Region Growing

Yay, I got accepted into the Google Summer of Code project ‘Lazy Connected Components’! The official start of development will be on May 17, but I have lectures to visit and excercises to do, so I decided to extend the community bonding phase and do some real development. In fact I feel quite bonded to the HCI already, so I guess this is fine.

For my first steps I created a repo outside ilastik / vigra so I can do some experimenting. In the latter stages of the project my code will have to be ported from there to the respective project’s git repository though.

Here’s a little sketch of what my plans are for tackling the lazy connected components problem. I am going to explain things in 2d, but the extension to arbitrary dimensions should be clear.

Suppose we got an input image X, and a user wants a ROI of that image labeled. As I have explained in the initial post, the labels should be consistent if the user requests some other ROI in the future. This means we have to make sure that all objects (connected components) which are visible in the current ROI have to be processed in this step. Consider some horse shoe shaped object: If I label the one end red, the other end independently blue, and later I find out that red and blue are actually the same. I cannot tell the user ‘Hey, I got the labeling wrong, just think of blue as red’.

We dubbed the process of extending the region such that all objects are within the extension as ‘region growing’. The algorithm would look something like this:

Given a labeled chunk and a set of labels to finalize (initially this would be all labels in the chunk)

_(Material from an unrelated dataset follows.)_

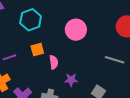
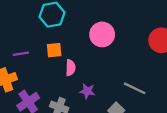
gray line: (115, 60) -> (135, 88), moved

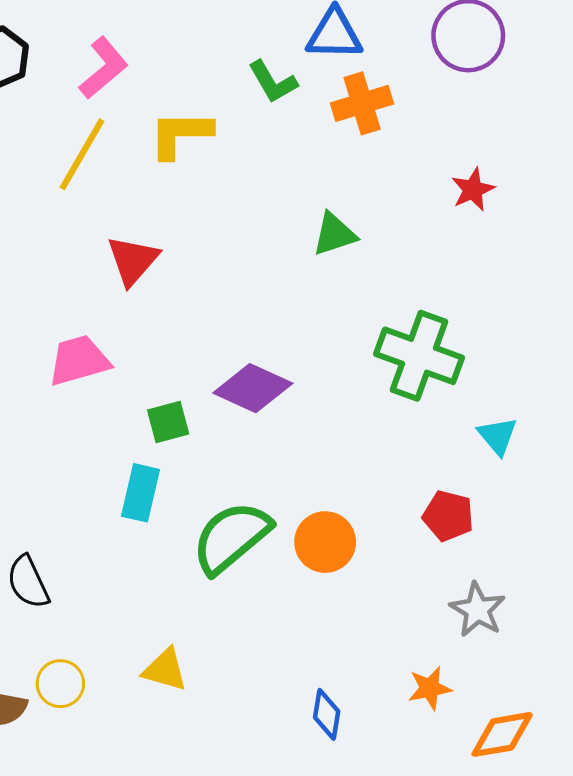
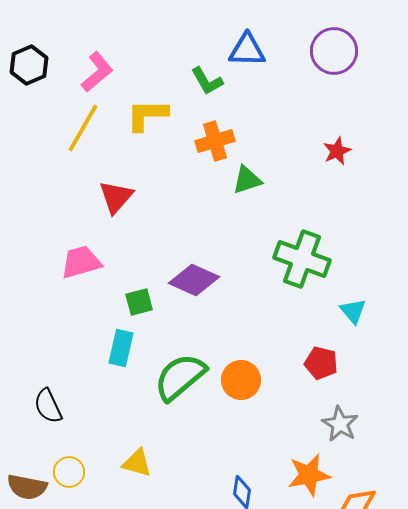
orange cross: (362, 103) -> (215, 141), moved
orange star: (430, 688) -> (309, 475), size x1.5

  • for every adjacent chunk

    • label classically
    • find objects with labels to be finalized that are on the chunk boundary
    • merge the global labels for these objects
    • repeat from the beginning with the neighbour chunk and the labels that where merged

Someone could state that this looks pretty much like some classical connected components algorithm, and indeed the only part that differs is the ‘keep track of labels’ part. If we look at the problem from a graph theory point of view (that’s where the term ‘connected components’ originated, I guess), we can interpret the image as a grid graph and compute spanning trees. One could argue that the problem is essentially the same for chunks. We can take each chunk as a node and compute spanning trees for them as well. The difference is that connectedness in terms of chunks is not transitive: If ROI A is connected to ROI B via object 1 and ROI B is connected to ROI C via object 2, A and C are in general not connected. That’s why we need to keep a list of labels that we are actually interested in, or we would most likely label the whole image every time.

There is already a good amount of python code and tests that implements this strategy in my repo. The probem is split into these parts:

  • classical labeling of chunks
  • merging of adjacent chunks
  • region growing

The original idea was that only the latter should be implemented in python, but as it turns out the merge function is a three-liner which can be handled with numpy quite efficiently. Which means that the lazyflow operator will be all python (except the UnionFind structure from vigra). For the later stages of the project, Ulli and I agreed on implementing a vigra version of the lazy connected components algorithm which will make use of the new ChunkedArrays. And it will be implemented in terms of general graphs, which is a prospect that I really enjoy!